Thankfully, one does not have to implement activation functions on their own. PyTorch and other frameworks offer built-in activation function in their modules.

This section will show how to use most popular ones.

In [None]:
# Prepare input tensor
input_tensor = torch.arange(-10.0,11.0)
print(input_tensor.shape)

Activation functions can be defined as layers with:

In [None]:
# Calculate tanh output
tanh_activation = nn.Tanh()
tanh_out = tanh_activation(input_tensor)
print(tanh_out.shape)

Or applied directly like regular functions:

In [None]:
# Calculate tanh output
tanh_out = torch.tanh(input_tensor)
print(tanh_out.shape)

In [None]:
# Calculate sigmoid output
sigmoid_out = torch.sigmoid(input_tensor)
print(sigmoid_out.shape)

In [None]:
# Calculate ReLU output
relu_out = torch.relu(input_tensor)
print(relu_out.shape)

In [None]:
# Plot the results
plots = {'Tanh': tanh_out.numpy(), 'Sigmoid': sigmoid_out.numpy(), 'ReLU': relu_out.numpy()}
helper.plot_multiple(input_tensor.numpy(), plots)

## Loading data

Load MNIST data and read sizes of training data and labels.

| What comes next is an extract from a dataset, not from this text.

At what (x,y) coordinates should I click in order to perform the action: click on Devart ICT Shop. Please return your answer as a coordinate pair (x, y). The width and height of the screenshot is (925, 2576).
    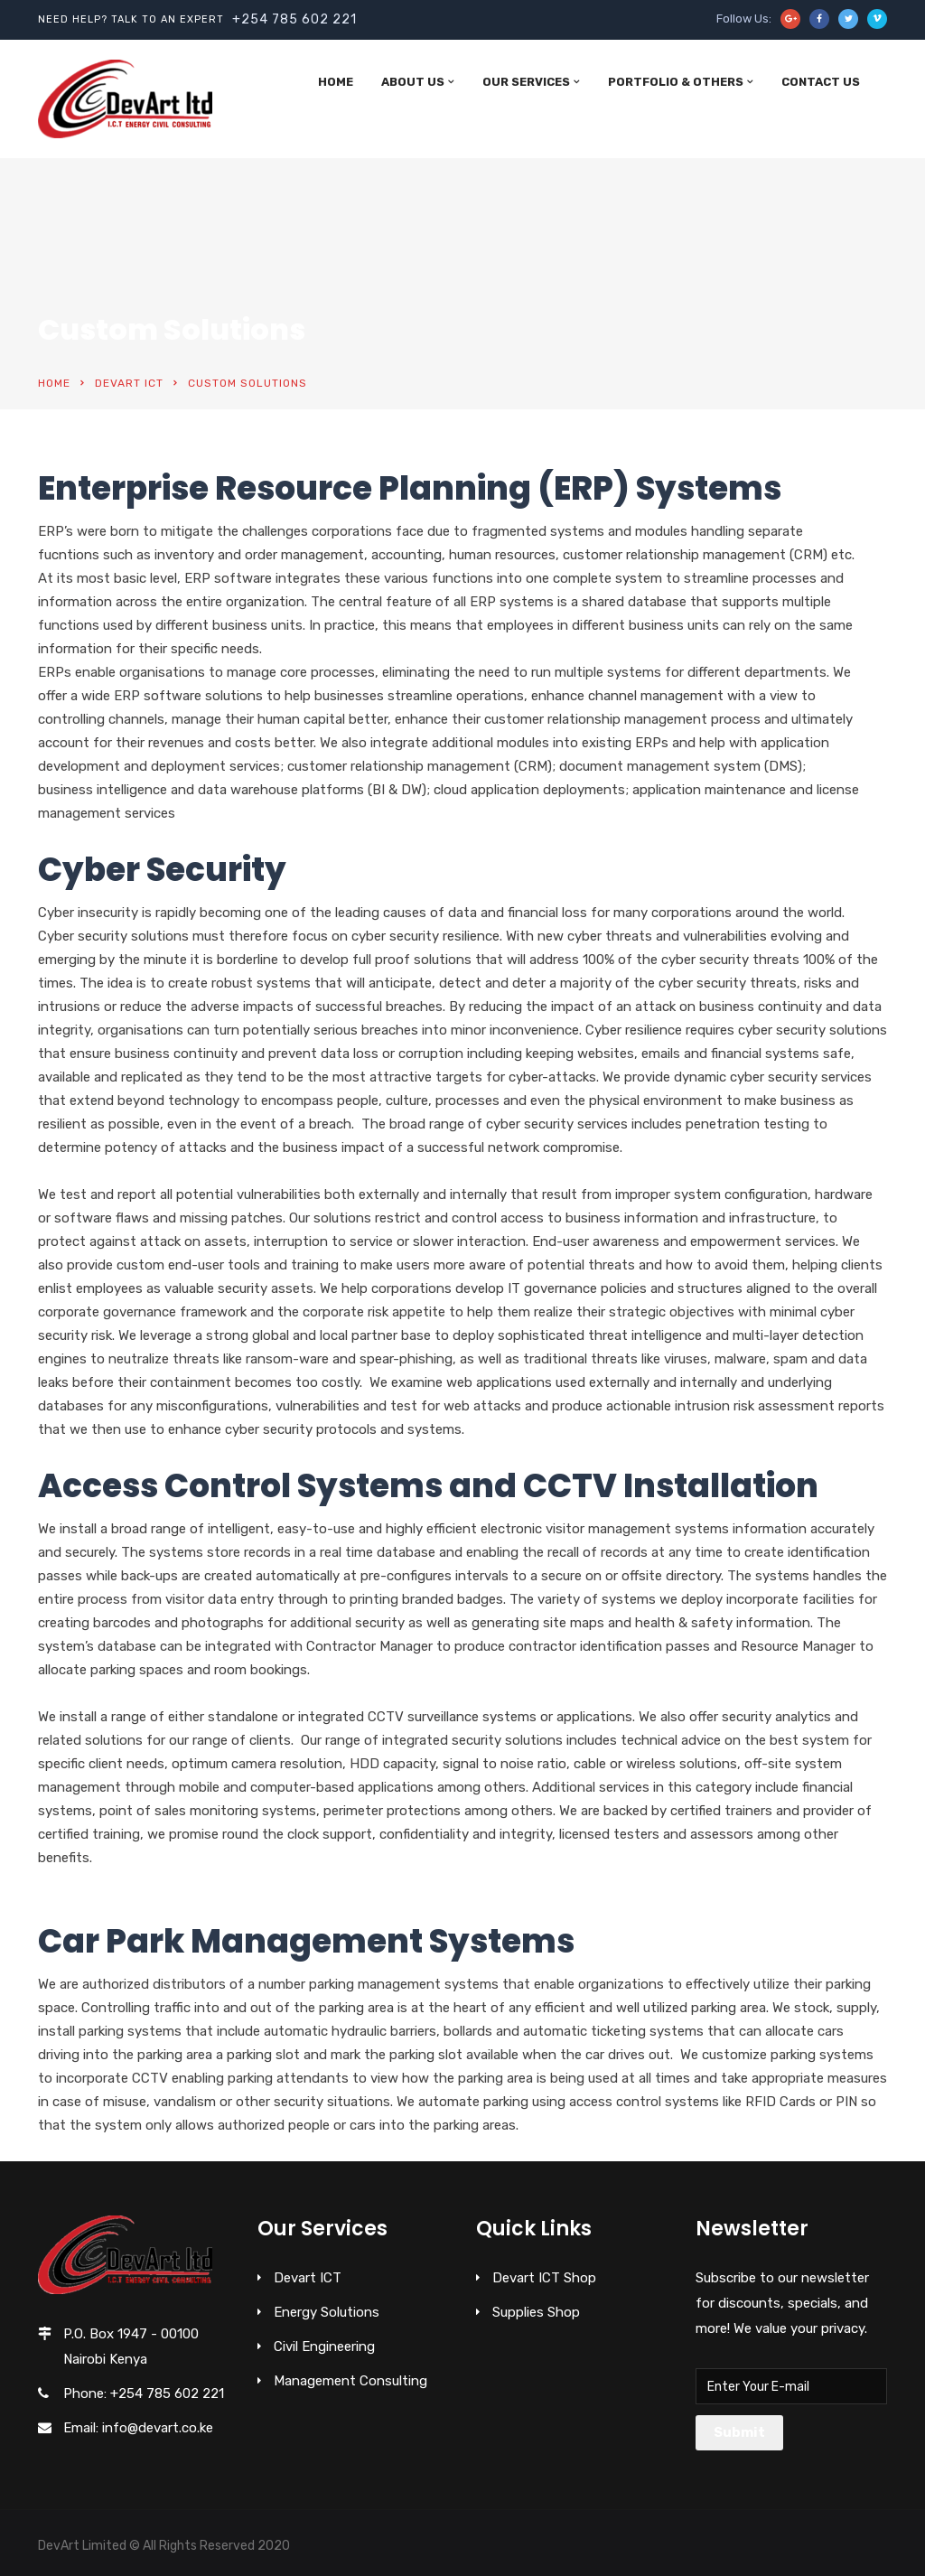
    Looking at the image, I should click on (544, 2278).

You can see how the training data looks like.

In [None]:
from torchvision import datasets, transforms
from workshop import data

# Transforms define which steps will be applied to each sample
transform = transforms.Compose([
    transforms.ToTensor(),
    transforms.Normalize(mean=[0.5],
                         std=[0.5]),
])

# Download and load the training data
trainset = datasets.MNIST(data.DATA_PATH, download=True, train=True, transform=transform)
trainloader = torch.utils.data.DataLoader(trainset, batch_size=64, shuffle=True)

In [None]:
dataiter = iter(trainloader)
images, labels = dataiter.next()
print(images.shape)
print(labels.shape)

helper.view_data(trainloader)

## Exercise 1:

Define a network with a following configuration:

* one hidden linear layer with sigmoid activation function
* one output linear layer with softmax activation function

In [None]:
class Network(nn.Module):
    def __init__(self):
        super().__init__()
        
        # TODO: Define hidden layer
                
        # TODO: Define output layer

        # TODO: Define activation functions
        
    def forward(self, x):
        x = self.hidden(x)
        x = self.hidden_activation(x)
        x = self.output(x)
        x = self.output_activation(x)
        return x

In [None]:
network = Network()
helper.test_network(network, trainloader)

## Exercise 2:

Define a network with an architecture of your choice.

In [None]:
class Network(nn.Module):
    def __init__(self):
        super().__init__()
        
        # TODO: Define all network layers 
        # Remember to define at least:
        # - input to hidden (input size: )
        # - hidden to output (output size: 10)
        
        # TODO: Define all activation functions
        # - use softmax for last layer
        
    def forward(self, x):
        # TODO: Pass input tensor through all defined layers
        return x

In [None]:
network = Network()
helper.test_network(network, trainloader)

## References:

- [PyTorch NN module documentation](https://pytorch.org/docs/stable/nn.html)
- [7 Types of Activation Functions: How to Choose?](https://missinglink.ai/guides/neural-network-concepts/7-types-neural-network-activation-functions-right/)